La Jarapa es un bar que capea la ruina con maneras de superviviente abocado indefectiblemente a morir en tremendo trastazo de las expectativas. Paca y Trini, que además viven sobre el local, son los restos vivientes de proyectos que se hicieron añicos contra el suelo de lo posible, desde relaciones de pareja indestructibles hasta empresas que nunca podrían fallar, y en ese sentido, claro que sí, todos somos un poco jarapas. Nuestras vidas se van derrengando y apuntalando, y los puntales pues adquieren las formas más variopintas: hay quien se apoya en el calzarse unas zapatillas a los cuarenta y ya no parar de correr, quien sujeta el amenazante techo de su día publicando en las redes sociales sin cesar, quien se entrega en cuerpo y alma a las criaturas sagradas que ha engendrado, y quien bebe como un cosaco.
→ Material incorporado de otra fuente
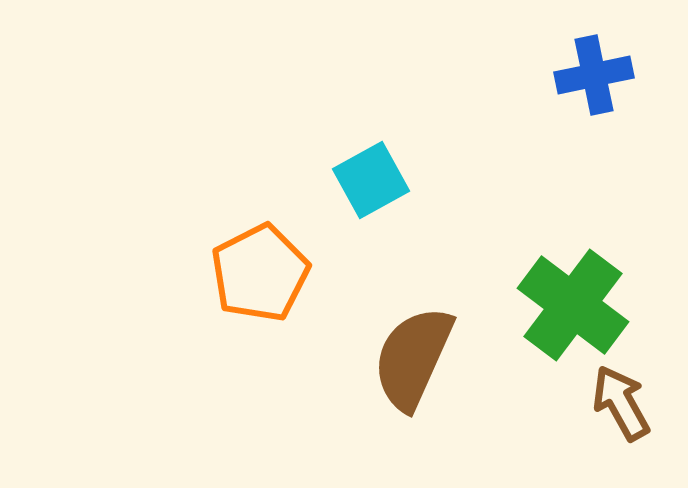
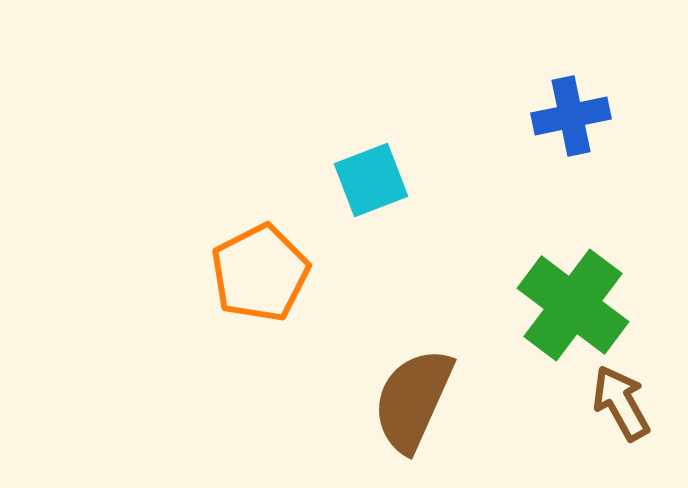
blue cross: moved 23 px left, 41 px down
cyan square: rotated 8 degrees clockwise
brown semicircle: moved 42 px down
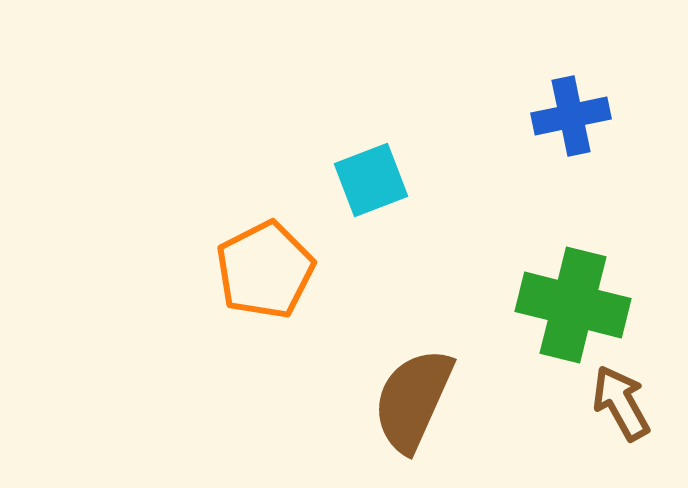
orange pentagon: moved 5 px right, 3 px up
green cross: rotated 23 degrees counterclockwise
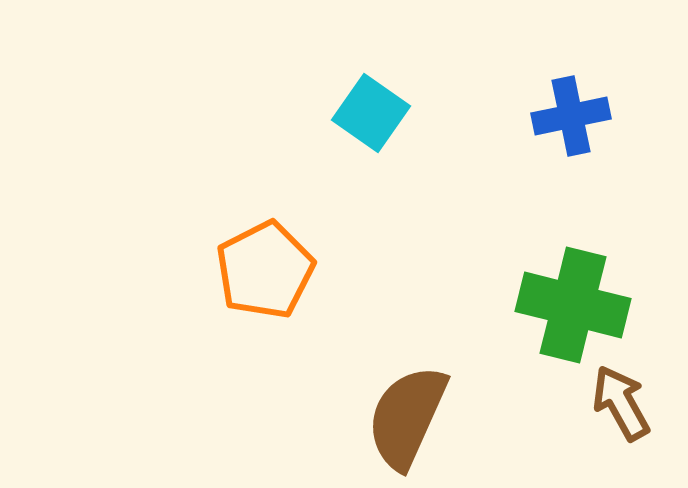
cyan square: moved 67 px up; rotated 34 degrees counterclockwise
brown semicircle: moved 6 px left, 17 px down
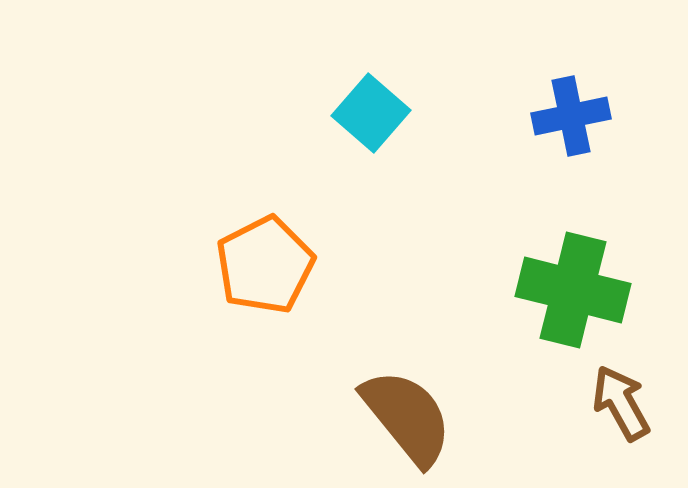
cyan square: rotated 6 degrees clockwise
orange pentagon: moved 5 px up
green cross: moved 15 px up
brown semicircle: rotated 117 degrees clockwise
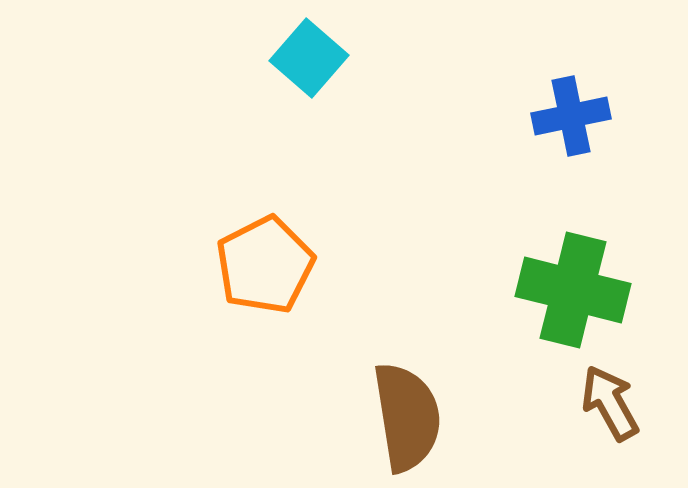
cyan square: moved 62 px left, 55 px up
brown arrow: moved 11 px left
brown semicircle: rotated 30 degrees clockwise
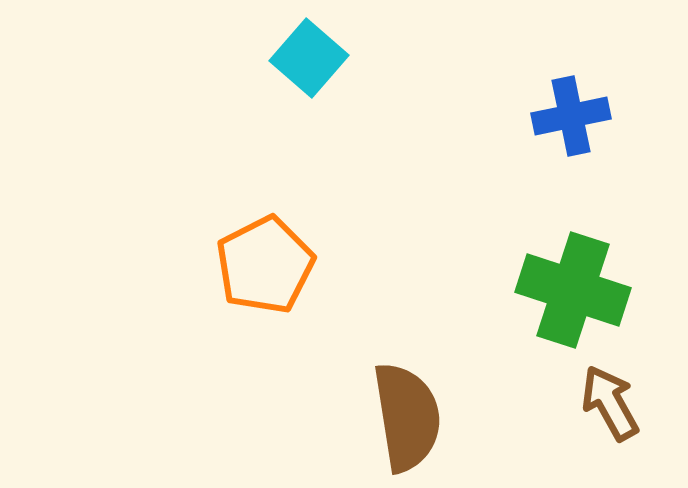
green cross: rotated 4 degrees clockwise
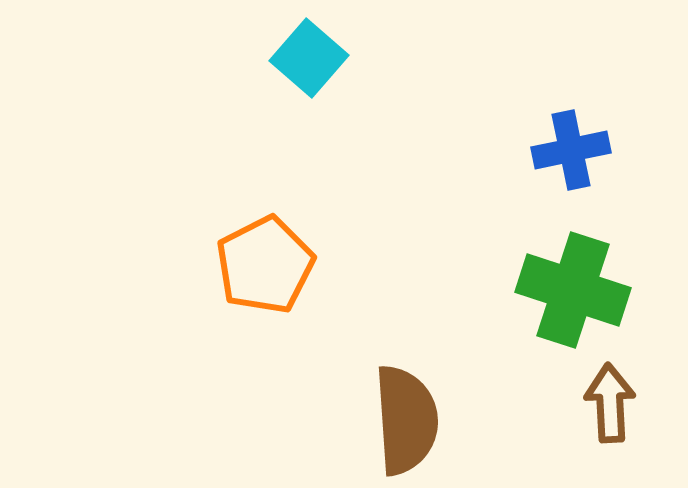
blue cross: moved 34 px down
brown arrow: rotated 26 degrees clockwise
brown semicircle: moved 1 px left, 3 px down; rotated 5 degrees clockwise
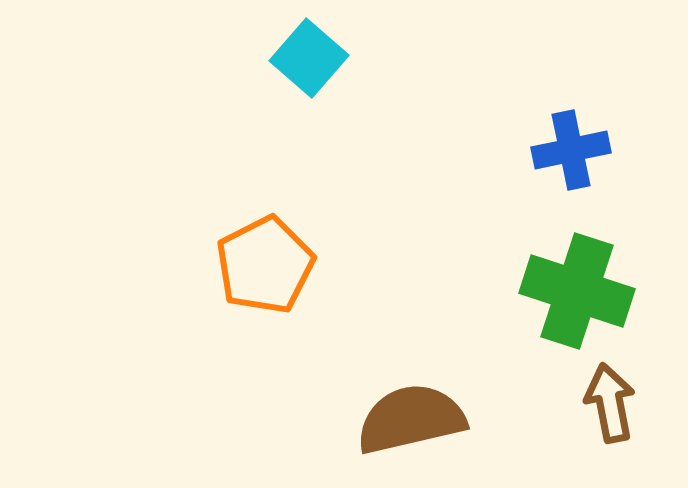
green cross: moved 4 px right, 1 px down
brown arrow: rotated 8 degrees counterclockwise
brown semicircle: moved 5 px right, 1 px up; rotated 99 degrees counterclockwise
Algunos de los mejores puntales de los que disponemos tienen color de amigo al que sobre todo disfrutábamos en los bares. En bares como La Jarapa, porque la Jarapa no es solo una estética, es un concepto sin querer: hay una gran verdad en eso de que al final nos gustan los bares de siempre y los empresarios chinos lo sabían, porque, ¿qué fue de los locales demasiado blancos, con sillas blancas y luces rosas y moradas de afterwork wannabe? Así tantas otras modas pasajeras por las que se dejaron arrastrar muchos, y que ahora yacen en el purgatorio del traspaso con otras ideas nefastas de la hostelería que no hace falta tampoco enunciar aquí.
Hay que salvar lo que más queremos. Las librerías, los bares, los buenos momentos con polvillo de yeso desprendido del techo sobre un banco de piedra en una taberna que ha conocido días mejores. Salvemos La Jarapa. Salvémoslo todo. Salvémonos, con ello, a nosotros mismos.